Start of RECORDS SUPPLIED
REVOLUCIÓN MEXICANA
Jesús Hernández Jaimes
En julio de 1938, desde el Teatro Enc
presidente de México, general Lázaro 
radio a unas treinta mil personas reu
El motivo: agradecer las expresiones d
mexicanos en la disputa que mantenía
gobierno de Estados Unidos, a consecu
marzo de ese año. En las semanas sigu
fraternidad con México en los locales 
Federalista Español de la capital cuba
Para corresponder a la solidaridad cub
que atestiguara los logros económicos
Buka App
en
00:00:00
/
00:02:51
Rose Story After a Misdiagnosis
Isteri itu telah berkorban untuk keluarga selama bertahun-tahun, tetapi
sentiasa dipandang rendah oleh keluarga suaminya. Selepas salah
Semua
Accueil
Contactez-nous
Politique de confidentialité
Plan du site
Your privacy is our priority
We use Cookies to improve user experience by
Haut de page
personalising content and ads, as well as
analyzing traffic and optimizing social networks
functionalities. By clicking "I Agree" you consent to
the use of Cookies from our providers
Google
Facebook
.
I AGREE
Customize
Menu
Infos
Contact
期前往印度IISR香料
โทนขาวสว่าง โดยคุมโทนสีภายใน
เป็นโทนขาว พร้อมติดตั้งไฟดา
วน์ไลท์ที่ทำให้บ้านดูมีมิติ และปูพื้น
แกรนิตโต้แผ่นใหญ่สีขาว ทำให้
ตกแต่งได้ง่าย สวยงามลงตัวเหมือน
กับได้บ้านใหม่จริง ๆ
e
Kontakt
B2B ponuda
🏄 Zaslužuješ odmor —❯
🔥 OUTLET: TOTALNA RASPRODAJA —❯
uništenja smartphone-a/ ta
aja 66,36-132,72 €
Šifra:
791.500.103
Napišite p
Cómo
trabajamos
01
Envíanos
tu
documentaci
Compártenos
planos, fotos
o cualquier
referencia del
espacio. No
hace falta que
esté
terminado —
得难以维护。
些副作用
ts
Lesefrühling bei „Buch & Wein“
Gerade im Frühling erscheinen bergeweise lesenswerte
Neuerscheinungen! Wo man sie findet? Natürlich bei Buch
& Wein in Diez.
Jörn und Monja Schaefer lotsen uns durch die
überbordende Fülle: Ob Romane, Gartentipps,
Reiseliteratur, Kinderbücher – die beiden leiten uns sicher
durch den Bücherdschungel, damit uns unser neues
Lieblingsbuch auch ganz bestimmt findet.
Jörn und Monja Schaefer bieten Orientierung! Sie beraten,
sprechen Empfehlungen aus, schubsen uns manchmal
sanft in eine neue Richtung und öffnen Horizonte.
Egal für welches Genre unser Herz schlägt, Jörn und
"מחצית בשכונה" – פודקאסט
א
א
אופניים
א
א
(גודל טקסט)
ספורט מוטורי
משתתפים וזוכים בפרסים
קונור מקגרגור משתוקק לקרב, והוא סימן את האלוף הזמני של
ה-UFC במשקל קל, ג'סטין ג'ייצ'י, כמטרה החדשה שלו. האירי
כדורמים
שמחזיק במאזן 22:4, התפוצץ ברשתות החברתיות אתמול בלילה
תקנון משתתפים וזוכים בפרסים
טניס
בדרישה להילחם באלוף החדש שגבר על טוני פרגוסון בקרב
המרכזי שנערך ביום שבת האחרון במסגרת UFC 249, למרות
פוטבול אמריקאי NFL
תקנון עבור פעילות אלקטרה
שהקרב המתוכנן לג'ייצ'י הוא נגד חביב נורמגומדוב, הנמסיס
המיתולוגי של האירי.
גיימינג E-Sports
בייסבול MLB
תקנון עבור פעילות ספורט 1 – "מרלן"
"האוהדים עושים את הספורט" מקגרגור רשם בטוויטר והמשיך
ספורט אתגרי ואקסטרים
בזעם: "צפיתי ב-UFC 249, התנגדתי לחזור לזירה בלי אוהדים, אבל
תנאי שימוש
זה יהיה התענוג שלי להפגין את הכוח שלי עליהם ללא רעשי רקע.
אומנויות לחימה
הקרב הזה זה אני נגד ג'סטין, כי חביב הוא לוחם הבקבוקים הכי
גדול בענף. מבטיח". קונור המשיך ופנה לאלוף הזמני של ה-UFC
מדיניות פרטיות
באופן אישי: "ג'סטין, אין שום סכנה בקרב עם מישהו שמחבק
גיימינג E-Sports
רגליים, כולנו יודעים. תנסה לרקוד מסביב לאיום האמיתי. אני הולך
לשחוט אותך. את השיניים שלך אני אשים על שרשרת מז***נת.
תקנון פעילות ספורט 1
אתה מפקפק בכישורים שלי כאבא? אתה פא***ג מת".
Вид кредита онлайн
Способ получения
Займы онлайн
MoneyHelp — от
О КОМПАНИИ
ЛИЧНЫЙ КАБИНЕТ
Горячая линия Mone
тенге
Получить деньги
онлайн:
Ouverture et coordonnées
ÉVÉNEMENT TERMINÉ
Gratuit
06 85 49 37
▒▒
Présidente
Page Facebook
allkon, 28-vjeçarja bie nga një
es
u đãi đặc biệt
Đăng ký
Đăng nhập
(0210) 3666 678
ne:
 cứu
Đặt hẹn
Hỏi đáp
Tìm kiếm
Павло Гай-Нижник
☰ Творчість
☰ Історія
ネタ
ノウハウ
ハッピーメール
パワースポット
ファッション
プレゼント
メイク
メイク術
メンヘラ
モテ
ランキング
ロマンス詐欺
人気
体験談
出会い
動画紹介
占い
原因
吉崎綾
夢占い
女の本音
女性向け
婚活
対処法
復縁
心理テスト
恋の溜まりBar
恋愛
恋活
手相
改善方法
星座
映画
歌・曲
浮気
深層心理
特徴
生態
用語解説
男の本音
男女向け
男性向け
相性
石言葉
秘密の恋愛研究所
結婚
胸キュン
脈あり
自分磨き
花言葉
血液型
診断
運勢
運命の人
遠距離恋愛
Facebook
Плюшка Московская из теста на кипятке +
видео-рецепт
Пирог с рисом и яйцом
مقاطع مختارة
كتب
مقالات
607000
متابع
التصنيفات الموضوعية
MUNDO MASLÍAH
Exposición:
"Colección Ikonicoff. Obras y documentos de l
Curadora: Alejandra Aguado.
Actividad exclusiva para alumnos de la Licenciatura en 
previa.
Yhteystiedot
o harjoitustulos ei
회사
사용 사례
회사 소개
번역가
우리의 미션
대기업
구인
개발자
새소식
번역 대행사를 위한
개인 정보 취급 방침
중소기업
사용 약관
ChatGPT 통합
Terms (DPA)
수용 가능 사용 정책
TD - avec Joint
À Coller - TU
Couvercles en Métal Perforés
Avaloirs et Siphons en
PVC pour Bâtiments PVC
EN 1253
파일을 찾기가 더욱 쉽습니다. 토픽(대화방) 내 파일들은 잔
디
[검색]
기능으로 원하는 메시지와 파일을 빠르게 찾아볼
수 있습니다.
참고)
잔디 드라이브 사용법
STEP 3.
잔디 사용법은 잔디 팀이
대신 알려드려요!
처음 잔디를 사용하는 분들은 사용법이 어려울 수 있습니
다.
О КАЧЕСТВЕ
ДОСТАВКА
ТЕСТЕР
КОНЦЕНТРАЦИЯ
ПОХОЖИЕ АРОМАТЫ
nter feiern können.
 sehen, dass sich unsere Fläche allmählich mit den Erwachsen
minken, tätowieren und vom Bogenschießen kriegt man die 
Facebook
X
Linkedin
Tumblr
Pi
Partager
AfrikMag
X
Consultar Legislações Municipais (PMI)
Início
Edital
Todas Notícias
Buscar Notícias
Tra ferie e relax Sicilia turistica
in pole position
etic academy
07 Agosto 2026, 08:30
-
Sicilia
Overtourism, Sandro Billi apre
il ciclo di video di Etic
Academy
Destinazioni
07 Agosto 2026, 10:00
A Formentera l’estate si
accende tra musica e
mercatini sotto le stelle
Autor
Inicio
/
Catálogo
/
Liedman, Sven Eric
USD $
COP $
End of RECORDS SUPPLIED
■ YOUR TASK:
Set down no line except those from the one with "il ciclo di video di Etic" to the last line of the data, inclusive, each exactly as written.

■ COMPLETED TASK:
il ciclo di video di Etic
Academy
Destinazioni
07 Agosto 2026, 10:00
A Formentera l’estate si
accende tra musica e
mercatini sotto le stelle
Autor
Inicio
/
Catálogo
/
Liedman, Sven Eric
USD $
COP $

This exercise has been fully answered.